>>>>>
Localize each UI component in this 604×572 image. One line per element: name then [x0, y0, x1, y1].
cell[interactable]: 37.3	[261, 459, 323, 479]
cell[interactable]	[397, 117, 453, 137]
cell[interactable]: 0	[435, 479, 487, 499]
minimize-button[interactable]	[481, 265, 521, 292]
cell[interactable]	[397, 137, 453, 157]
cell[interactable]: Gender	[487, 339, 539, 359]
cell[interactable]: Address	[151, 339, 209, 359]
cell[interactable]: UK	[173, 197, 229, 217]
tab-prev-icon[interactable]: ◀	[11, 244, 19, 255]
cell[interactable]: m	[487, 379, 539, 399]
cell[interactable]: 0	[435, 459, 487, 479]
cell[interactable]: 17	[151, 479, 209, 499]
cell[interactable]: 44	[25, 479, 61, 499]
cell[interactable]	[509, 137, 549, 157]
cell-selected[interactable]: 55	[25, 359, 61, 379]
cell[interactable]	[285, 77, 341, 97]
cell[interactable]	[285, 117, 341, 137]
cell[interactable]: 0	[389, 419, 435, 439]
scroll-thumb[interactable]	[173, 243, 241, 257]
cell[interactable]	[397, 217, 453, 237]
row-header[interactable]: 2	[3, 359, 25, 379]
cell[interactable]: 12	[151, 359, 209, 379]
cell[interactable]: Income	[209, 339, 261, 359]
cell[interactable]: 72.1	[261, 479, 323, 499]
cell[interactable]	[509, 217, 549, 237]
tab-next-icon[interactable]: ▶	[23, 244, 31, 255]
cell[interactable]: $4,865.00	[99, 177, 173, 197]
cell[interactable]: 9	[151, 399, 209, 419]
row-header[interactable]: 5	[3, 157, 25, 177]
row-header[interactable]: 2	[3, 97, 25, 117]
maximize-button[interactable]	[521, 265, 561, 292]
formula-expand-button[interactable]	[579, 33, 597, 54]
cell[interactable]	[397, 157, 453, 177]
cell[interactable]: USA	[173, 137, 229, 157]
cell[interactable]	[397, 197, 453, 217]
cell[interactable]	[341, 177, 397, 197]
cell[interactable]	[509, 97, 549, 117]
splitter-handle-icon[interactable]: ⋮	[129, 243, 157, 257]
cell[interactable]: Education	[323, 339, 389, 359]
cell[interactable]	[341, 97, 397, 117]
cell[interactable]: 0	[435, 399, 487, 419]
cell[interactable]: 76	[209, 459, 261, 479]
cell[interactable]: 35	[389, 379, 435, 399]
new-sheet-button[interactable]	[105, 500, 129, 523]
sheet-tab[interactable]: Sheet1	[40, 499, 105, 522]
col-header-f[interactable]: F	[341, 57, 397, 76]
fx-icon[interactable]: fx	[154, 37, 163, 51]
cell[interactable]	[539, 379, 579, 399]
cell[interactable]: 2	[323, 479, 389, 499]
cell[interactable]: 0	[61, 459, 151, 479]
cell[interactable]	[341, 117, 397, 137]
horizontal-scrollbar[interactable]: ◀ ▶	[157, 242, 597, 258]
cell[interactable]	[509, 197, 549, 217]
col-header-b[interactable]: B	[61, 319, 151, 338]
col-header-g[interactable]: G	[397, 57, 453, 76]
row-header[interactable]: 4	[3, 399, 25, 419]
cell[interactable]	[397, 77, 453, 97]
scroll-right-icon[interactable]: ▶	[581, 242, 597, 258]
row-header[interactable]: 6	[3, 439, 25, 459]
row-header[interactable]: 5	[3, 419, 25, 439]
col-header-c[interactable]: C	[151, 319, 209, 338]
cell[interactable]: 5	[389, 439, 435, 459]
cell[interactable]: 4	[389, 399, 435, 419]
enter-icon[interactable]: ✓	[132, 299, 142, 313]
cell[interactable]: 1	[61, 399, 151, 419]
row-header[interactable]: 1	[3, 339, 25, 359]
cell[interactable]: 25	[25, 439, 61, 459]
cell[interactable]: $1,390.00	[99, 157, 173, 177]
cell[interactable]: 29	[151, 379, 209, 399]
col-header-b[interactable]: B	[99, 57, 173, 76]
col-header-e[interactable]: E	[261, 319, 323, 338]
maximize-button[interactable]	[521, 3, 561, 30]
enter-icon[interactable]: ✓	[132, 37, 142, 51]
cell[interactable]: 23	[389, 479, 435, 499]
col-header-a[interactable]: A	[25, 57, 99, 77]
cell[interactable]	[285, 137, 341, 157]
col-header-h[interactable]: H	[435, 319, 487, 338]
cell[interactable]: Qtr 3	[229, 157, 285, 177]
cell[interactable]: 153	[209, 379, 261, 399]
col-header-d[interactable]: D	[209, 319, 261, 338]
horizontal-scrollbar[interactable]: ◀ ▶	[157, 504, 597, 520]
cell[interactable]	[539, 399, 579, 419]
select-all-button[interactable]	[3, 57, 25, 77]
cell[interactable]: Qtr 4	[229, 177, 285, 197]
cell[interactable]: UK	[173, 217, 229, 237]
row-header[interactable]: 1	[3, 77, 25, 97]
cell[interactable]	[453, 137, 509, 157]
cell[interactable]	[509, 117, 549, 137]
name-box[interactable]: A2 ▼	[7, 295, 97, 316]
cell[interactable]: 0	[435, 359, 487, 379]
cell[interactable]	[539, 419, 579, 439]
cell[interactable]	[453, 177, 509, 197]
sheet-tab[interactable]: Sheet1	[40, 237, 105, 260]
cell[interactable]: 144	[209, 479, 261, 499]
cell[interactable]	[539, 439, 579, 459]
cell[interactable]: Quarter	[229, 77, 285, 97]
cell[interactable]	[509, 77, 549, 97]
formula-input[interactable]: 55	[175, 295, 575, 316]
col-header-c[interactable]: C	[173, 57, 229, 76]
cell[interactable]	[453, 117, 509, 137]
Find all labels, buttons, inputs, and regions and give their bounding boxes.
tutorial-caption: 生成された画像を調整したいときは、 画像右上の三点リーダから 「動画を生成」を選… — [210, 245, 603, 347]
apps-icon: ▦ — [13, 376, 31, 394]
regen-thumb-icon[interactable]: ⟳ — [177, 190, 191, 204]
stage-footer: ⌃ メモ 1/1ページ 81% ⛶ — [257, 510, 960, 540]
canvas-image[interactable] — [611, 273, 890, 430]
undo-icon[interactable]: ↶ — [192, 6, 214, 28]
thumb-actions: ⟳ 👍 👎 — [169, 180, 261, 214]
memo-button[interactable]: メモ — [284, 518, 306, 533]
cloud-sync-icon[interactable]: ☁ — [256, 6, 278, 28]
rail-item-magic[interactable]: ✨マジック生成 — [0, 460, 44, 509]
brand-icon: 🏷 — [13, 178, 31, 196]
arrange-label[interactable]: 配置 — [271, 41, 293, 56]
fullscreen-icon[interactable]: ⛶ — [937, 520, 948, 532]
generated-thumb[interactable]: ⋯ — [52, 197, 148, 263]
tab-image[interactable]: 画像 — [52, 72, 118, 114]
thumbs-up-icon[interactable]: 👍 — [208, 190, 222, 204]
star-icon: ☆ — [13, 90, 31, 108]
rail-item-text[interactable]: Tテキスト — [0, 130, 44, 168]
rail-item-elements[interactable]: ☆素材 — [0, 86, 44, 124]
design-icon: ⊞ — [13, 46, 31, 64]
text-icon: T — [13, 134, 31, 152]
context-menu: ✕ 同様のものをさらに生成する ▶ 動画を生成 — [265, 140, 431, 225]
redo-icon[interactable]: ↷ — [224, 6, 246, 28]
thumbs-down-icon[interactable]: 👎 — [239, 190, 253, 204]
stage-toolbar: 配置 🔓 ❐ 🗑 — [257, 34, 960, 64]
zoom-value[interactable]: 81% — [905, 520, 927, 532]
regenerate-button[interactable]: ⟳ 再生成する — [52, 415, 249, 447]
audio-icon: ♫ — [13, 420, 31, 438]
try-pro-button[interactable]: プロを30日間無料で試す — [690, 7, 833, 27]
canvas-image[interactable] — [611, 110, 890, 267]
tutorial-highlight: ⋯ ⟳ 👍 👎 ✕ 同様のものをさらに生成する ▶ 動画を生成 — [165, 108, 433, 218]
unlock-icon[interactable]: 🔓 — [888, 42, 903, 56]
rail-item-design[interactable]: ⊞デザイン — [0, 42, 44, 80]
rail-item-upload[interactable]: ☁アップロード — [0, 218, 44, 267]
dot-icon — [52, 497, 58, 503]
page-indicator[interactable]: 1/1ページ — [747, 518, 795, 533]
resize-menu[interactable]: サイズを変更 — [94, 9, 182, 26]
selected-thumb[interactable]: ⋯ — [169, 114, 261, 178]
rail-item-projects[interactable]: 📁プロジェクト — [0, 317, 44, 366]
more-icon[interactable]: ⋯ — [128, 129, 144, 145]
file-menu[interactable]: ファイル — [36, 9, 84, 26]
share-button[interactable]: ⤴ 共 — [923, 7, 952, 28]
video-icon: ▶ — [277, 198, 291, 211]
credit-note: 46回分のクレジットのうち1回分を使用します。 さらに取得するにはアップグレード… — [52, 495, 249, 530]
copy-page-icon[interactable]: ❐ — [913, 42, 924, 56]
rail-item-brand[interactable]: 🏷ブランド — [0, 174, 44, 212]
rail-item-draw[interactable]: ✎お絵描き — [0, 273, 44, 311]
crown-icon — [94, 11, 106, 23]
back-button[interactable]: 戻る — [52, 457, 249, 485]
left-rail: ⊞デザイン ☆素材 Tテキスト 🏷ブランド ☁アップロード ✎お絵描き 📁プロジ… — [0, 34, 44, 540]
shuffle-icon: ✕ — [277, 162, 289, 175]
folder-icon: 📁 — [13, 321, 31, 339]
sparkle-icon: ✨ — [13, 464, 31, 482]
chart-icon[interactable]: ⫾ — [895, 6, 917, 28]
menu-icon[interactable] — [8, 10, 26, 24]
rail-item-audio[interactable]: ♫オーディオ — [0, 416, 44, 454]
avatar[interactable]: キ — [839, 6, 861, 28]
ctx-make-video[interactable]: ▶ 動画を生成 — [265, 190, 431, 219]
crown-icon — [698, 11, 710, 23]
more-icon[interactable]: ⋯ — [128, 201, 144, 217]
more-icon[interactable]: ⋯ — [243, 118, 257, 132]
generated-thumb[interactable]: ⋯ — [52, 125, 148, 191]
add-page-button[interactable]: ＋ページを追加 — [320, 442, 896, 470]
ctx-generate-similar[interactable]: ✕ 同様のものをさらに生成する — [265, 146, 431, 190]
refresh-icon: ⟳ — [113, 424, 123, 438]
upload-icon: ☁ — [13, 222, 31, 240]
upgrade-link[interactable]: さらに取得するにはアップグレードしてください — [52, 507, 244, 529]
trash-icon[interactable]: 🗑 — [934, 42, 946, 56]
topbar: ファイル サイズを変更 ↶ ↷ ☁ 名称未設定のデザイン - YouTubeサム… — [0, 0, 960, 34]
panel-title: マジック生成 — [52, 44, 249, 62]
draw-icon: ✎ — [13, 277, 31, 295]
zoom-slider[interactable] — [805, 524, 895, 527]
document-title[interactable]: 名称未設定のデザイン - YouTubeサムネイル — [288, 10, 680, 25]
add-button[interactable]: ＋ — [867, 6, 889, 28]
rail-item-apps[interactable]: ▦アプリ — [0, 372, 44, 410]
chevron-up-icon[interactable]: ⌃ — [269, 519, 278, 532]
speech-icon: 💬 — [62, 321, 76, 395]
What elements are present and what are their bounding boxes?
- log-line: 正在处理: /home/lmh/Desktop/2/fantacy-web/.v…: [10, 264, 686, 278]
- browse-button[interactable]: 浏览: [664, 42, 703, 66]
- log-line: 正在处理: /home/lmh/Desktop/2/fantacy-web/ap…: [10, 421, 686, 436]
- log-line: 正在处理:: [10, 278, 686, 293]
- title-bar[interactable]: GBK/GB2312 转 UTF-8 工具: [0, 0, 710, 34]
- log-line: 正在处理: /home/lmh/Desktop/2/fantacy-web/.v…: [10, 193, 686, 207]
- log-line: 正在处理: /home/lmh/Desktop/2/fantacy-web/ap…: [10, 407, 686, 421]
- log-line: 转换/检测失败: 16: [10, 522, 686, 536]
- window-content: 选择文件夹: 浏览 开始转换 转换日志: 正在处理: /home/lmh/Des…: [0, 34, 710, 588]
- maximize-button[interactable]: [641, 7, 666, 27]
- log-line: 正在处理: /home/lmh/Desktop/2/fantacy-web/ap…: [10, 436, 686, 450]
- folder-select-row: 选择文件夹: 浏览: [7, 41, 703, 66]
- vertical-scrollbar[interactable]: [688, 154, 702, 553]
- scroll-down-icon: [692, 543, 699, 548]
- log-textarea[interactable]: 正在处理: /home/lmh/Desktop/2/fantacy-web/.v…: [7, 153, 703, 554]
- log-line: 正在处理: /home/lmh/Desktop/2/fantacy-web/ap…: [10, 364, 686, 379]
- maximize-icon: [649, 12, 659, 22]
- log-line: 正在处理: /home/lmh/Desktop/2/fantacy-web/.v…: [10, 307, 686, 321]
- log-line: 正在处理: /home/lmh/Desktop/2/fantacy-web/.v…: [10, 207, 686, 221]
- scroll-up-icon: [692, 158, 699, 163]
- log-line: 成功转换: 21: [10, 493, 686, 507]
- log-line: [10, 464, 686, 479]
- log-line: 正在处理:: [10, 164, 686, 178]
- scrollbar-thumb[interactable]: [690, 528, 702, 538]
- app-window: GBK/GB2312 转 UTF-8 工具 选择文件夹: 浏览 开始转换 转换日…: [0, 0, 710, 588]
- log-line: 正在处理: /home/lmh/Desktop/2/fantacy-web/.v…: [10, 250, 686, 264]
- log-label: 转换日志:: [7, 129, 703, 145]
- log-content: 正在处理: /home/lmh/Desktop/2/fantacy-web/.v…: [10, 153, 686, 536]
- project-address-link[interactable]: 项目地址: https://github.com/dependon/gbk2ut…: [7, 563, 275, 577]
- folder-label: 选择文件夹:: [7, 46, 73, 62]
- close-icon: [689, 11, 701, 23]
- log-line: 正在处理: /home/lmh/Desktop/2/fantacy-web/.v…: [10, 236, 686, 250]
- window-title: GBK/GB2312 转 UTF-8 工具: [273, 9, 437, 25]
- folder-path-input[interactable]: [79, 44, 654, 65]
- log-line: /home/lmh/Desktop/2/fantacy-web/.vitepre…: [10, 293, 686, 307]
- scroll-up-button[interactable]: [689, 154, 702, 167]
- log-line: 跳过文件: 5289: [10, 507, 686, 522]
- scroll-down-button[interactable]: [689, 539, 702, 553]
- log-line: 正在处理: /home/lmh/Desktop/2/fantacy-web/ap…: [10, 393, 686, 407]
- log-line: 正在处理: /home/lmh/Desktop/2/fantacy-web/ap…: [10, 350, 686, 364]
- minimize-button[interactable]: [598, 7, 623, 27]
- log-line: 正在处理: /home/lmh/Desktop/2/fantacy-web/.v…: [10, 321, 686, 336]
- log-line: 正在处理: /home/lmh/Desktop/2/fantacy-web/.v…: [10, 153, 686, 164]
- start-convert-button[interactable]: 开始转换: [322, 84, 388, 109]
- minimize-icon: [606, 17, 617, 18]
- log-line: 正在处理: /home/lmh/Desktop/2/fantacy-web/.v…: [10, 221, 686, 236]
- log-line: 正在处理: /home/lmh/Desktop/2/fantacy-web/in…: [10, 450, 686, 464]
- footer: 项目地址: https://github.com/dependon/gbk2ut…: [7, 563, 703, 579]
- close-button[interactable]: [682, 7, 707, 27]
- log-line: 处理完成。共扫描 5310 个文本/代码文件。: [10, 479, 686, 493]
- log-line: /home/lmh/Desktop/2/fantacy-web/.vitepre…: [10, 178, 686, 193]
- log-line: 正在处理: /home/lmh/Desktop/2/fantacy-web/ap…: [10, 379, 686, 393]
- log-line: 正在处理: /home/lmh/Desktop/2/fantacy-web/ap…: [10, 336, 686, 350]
<<<<<
● ABOUT THIS EXERCISE:
Find every line in the records that contains the word "github"; copy those lines.

● SOLVED PROBLEM:
- project-address-link[interactable]: 项目地址: https://github.com/dependon/gbk2ut…: [7, 563, 275, 577]
- footer: 项目地址: https://github.com/dependon/gbk2ut…: [7, 563, 703, 579]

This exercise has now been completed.